__Your assignment__: Output the full set of records exactly.

***

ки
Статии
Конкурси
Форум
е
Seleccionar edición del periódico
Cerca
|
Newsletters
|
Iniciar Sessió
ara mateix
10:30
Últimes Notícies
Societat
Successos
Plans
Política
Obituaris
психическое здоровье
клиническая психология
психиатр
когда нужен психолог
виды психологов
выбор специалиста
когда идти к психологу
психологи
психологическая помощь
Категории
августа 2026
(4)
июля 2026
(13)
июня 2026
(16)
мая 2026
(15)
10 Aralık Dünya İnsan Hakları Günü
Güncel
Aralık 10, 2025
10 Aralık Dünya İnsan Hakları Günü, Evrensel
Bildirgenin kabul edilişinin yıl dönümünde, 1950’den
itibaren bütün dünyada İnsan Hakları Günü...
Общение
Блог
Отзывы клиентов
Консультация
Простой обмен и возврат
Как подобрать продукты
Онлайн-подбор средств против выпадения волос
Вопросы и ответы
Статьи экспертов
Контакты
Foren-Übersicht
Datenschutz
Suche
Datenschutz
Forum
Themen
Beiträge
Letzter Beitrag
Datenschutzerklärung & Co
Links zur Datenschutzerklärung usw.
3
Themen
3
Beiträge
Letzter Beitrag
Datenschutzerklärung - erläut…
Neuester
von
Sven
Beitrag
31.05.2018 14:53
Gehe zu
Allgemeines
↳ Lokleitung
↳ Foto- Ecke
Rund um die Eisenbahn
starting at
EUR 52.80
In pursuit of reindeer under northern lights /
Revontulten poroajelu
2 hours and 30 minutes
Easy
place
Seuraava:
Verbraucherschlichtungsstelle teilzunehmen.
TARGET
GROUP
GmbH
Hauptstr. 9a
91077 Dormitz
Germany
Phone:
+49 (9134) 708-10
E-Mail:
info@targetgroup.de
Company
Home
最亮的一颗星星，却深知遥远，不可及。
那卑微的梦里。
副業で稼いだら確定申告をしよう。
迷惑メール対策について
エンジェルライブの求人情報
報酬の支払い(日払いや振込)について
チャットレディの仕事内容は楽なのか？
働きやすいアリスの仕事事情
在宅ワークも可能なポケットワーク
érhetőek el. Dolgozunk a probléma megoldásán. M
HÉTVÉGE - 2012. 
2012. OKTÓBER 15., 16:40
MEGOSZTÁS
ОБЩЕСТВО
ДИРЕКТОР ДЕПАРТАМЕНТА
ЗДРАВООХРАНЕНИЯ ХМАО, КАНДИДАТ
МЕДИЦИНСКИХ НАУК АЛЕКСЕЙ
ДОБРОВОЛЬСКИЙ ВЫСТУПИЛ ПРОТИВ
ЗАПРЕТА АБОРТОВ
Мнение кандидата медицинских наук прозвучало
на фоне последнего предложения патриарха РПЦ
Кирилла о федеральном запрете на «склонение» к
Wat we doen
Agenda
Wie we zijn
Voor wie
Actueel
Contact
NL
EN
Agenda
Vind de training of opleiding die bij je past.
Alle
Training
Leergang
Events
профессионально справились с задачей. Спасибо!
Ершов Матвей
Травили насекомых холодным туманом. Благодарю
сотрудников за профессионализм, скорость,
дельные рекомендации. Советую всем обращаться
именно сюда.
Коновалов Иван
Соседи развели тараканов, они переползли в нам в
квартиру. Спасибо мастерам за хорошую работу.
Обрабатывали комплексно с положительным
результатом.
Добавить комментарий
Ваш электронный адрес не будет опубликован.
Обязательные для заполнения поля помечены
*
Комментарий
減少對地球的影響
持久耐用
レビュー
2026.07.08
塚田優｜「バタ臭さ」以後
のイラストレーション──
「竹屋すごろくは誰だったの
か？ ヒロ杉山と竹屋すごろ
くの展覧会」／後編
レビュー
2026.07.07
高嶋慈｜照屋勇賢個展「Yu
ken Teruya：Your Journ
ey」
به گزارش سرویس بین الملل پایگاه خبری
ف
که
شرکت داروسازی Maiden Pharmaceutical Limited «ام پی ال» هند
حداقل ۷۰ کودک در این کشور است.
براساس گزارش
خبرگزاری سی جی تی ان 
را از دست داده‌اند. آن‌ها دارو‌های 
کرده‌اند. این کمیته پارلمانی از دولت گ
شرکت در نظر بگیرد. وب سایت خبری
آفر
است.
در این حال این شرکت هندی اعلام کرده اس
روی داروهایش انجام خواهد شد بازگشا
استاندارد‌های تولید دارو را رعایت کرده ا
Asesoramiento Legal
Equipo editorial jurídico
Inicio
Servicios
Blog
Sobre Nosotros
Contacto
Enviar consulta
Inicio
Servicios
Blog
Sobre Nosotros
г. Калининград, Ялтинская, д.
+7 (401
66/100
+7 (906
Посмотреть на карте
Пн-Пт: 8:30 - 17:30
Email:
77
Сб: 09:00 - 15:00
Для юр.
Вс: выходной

***

__Answer box__:
ки
Статии
Конкурси
Форум
е
Seleccionar edición del periódico
Cerca
|
Newsletters
|
Iniciar Sessió
ara mateix
10:30
Últimes Notícies
Societat
Successos
Plans
Política
Obituaris
психическое здоровье
клиническая психология
психиатр
когда нужен психолог
виды психологов
выбор специалиста
когда идти к психологу
психологи
психологическая помощь
Категории
августа 2026
(4)
июля 2026
(13)
июня 2026
(16)
мая 2026
(15)
10 Aralık Dünya İnsan Hakları Günü
Güncel
Aralık 10, 2025
10 Aralık Dünya İnsan Hakları Günü, Evrensel
Bildirgenin kabul edilişinin yıl dönümünde, 1950’den
itibaren bütün dünyada İnsan Hakları Günü...
Общение
Блог
Отзывы клиентов
Консультация
Простой обмен и возврат
Как подобрать продукты
Онлайн-подбор средств против выпадения волос
Вопросы и ответы
Статьи экспертов
Контакты
Foren-Übersicht
Datenschutz
Suche
Datenschutz
Forum
Themen
Beiträge
Letzter Beitrag
Datenschutzerklärung & Co
Links zur Datenschutzerklärung usw.
3
Themen
3
Beiträge
Letzter Beitrag
Datenschutzerklärung - erläut…
Neuester
von
Sven
Beitrag
31.05.2018 14:53
Gehe zu
Allgemeines
↳ Lokleitung
↳ Foto- Ecke
Rund um die Eisenbahn
starting at
EUR 52.80
In pursuit of reindeer under northern lights /
Revontulten poroajelu
2 hours and 30 minutes
Easy
place
Seuraava:
Verbraucherschlichtungsstelle teilzunehmen.
TARGET
GROUP
GmbH
Hauptstr. 9a
91077 Dormitz
Germany
Phone:
+49 (9134) 708-10
E-Mail:
info@targetgroup.de
Company
Home
最亮的一颗星星，却深知遥远，不可及。
那卑微的梦里。
副業で稼いだら確定申告をしよう。
迷惑メール対策について
エンジェルライブの求人情報
報酬の支払い(日払いや振込)について
チャットレディの仕事内容は楽なのか？
働きやすいアリスの仕事事情
在宅ワークも可能なポケットワーク
érhetőek el. Dolgozunk a probléma megoldásán. M
HÉTVÉGE - 2012. 
2012. OKTÓBER 15., 16:40
MEGOSZTÁS
ОБЩЕСТВО
ДИРЕКТОР ДЕПАРТАМЕНТА
ЗДРАВООХРАНЕНИЯ ХМАО, КАНДИДАТ
МЕДИЦИНСКИХ НАУК АЛЕКСЕЙ
ДОБРОВОЛЬСКИЙ ВЫСТУПИЛ ПРОТИВ
ЗАПРЕТА АБОРТОВ
Мнение кандидата медицинских наук прозвучало
на фоне последнего предложения патриарха РПЦ
Кирилла о федеральном запрете на «склонение» к
Wat we doen
Agenda
Wie we zijn
Voor wie
Actueel
Contact
NL
EN
Agenda
Vind de training of opleiding die bij je past.
Alle
Training
Leergang
Events
профессионально справились с задачей. Спасибо!
Ершов Матвей
Травили насекомых холодным туманом. Благодарю
сотрудников за профессионализм, скорость,
дельные рекомендации. Советую всем обращаться
именно сюда.
Коновалов Иван
Соседи развели тараканов, они переползли в нам в
квартиру. Спасибо мастерам за хорошую работу.
Обрабатывали комплексно с положительным
результатом.
Добавить комментарий
Ваш электронный адрес не будет опубликован.
Обязательные для заполнения поля помечены
*
Комментарий
減少對地球的影響
持久耐用
レビュー
2026.07.08
塚田優｜「バタ臭さ」以後
のイラストレーション──
「竹屋すごろくは誰だったの
か？ ヒロ杉山と竹屋すごろ
くの展覧会」／後編
レビュー
2026.07.07
高嶋慈｜照屋勇賢個展「Yu
ken Teruya：Your Journ
ey」
به گزارش سرویس بین الملل پایگاه خبری
ف
که
شرکت داروسازی Maiden Pharmaceutical Limited «ام پی ال» هند
حداقل ۷۰ کودک در این کشور است.
براساس گزارش
خبرگزاری سی جی تی ان 
را از دست داده‌اند. آن‌ها دارو‌های 
کرده‌اند. این کمیته پارلمانی از دولت گ
شرکت در نظر بگیرد. وب سایت خبری
آفر
است.
در این حال این شرکت هندی اعلام کرده اس
روی داروهایش انجام خواهد شد بازگشا
استاندارد‌های تولید دارو را رعایت کرده ا
Asesoramiento Legal
Equipo editorial jurídico
Inicio
Servicios
Blog
Sobre Nosotros
Contacto
Enviar consulta
Inicio
Servicios
Blog
Sobre Nosotros
г. Калининград, Ялтинская, д.
+7 (401
66/100
+7 (906
Посмотреть на карте
Пн-Пт: 8:30 - 17:30
Email:
77
Сб: 09:00 - 15:00
Для юр.
Вс: выходной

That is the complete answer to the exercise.